Functional Programs

There are two issues to tackle when converting functional programs to datalog.

  1. Datalog deals mostly in relations not functions.
  2. Datalog is bottom up, whereas functional programs are demand driven (they only compute functions that are called).

Functional programs can be converted to logic programs by making the return value a parameter to the relation. A function is a subcase of relations in which the last column is determined by the initial columns.

For example, the function factorial(n) becomes the relation factorial(n,res) or append(x,y) becomes append(x,y,res).

def factorial(n):
    if n == 0:
        return 1
        return n * fact(n-1)
.decl factorial(n : unsigned, res : unsigned)
factorial(n+1, (n + 1) * m) :- factorial(n, m), n < 10.
.output factorial(IO=stdout)

A priori I have chosen to stop the process at n = 10. This is fine if we can know at compile time what answers we need computed. What if we don't though? Then we need to write the function in a demand driven style.


A simple mechanism to achieve translate function programs is to define auxiliary demand relations. These relations do not have the field corresponding the result of the function.

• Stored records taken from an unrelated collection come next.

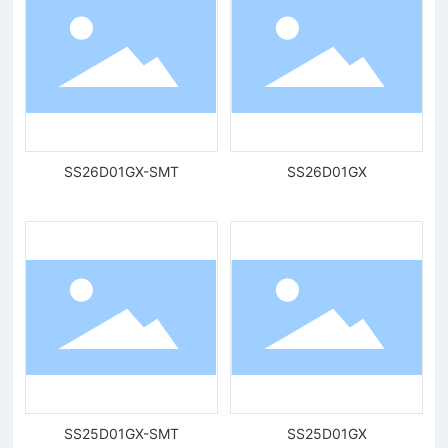
SS26D01GX-SMT
SS26D01GX
SS25D01GX-SMT
SS25D01GX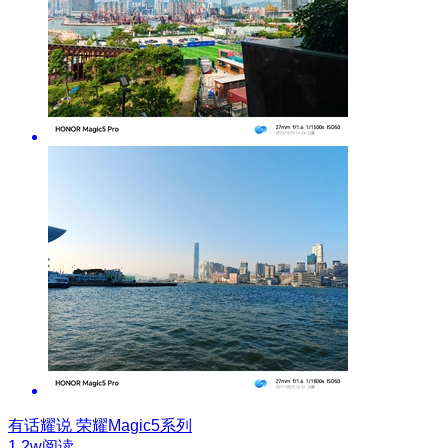
有话耀说
荣耀Magic5系列
1.2w阅读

Demand needs to be propagated downward. For every subcall in the body of a functions definition, you need to produce the demand for that subcall.

.decl _factorial(n : unsigned)
.decl factorial(n : unsigned, res : unsigned)
_factorial(n-1) :- _factorial(n), n > 0. // demand propagation
factorial(n+1, (n + 1) * m) :- _factorial(n+1), factorial(n, m).

.output factorial(IO=stdout)


We can show some common list functions to demonstrate this point further.

.comp List<A>{
  .type t = [hd : A, tl : t]
  .decl _length(l : t)
  .decl length(l : t, res : unsigned)
  _length(tl) :- _length([_hd,tl]).
  length([hd,tl], n+1) :- _length([hd,tl]), length(tl,n).

  .decl _nth(l : t, n : unsigned)
  .decl nth(l : t, n : unsigned , res : A)
  _nth(tl, n - 1) :- _nth([_hd,tl], n), n > 0.
  nth([hd,tl],0,hd) :- _nth([hd,tl], 0).
  nth([hd,tl], n, res):- _nth([hd, tl], n), nth(tl, n-1, res).

  .decl _rev(l : t)
  .decl __rev(l : t, rem : t, acc : t)
  .decl rev(l : t, res : t)
  __rev(l, l, nil) :- _rev(l).
  __rev(l, tl, [hd,acc]) :- __rev(l, [hd, tl], acc).
  rev(l, acc) :- __rev(l, nil, acc).

  .decl _append(x : t, y : t)
  .decl append(x : t, y : t, z : t)
  _append(tl, y) :- _append([_hd, tl], y).
  append(nil, y, y) :- _append(nil, y).
  append([hd,tl], y, [hd, z]) :- _append([hd,tl], y), append(tl, y, z).

  .decl _mem(x : A, l : t)
  .decl mem(x : A, l : t, res : number)
  mem(x, nil, 0) :- _mem(x, nil).
  mem(x, [hd,tl], 1) :- _mem(x, [hd,tl]), x = hd.
  _mem(x, tl) :- _mem(x, [hd,tl]), x != hd.
  mem(x, [hd,tl], res) :- _mem(x, [hd,tl]), x != hd, mem(x, tl, res).


The Stack

In the actual implementation of a functional program, there exists some data structure to keep track of who needs what results and what to do with them next. This is typically achieved via a stack, which records return addresses and records the needed state of the call site.

The stack is an implicit data structure that most languages maintain for you, but it is useful to note sometime that it is there.

This same observation is useful in other programming contexts. It is sometimes relatively wasteful to use the general purpose function call mechanism. You can convert a recursive function call into a loop and maintain that analog of your own stack for efficiency purposes.

Datalog does not have an implicit stack. If you want such a thing, you must build it.

Demand by Option Lattice

A refactoring of the above 2 relations,is to use one single lattice where the result field is in an Option lattice. The value of None represents unknown value / demand and Some(x) represents a computed result.


Egglog is a new style of datalog


Souffle datalog by default offers C preprocesor macros. These are useful for defining simple functions.

Inline Relations

Souffle datalog offers a feature of inline relations. This performs top down resolution at compile time, but has to terminate, so inline relations cannot be recursively defined.. This is mainly useful for simple complex but non recursive definitions.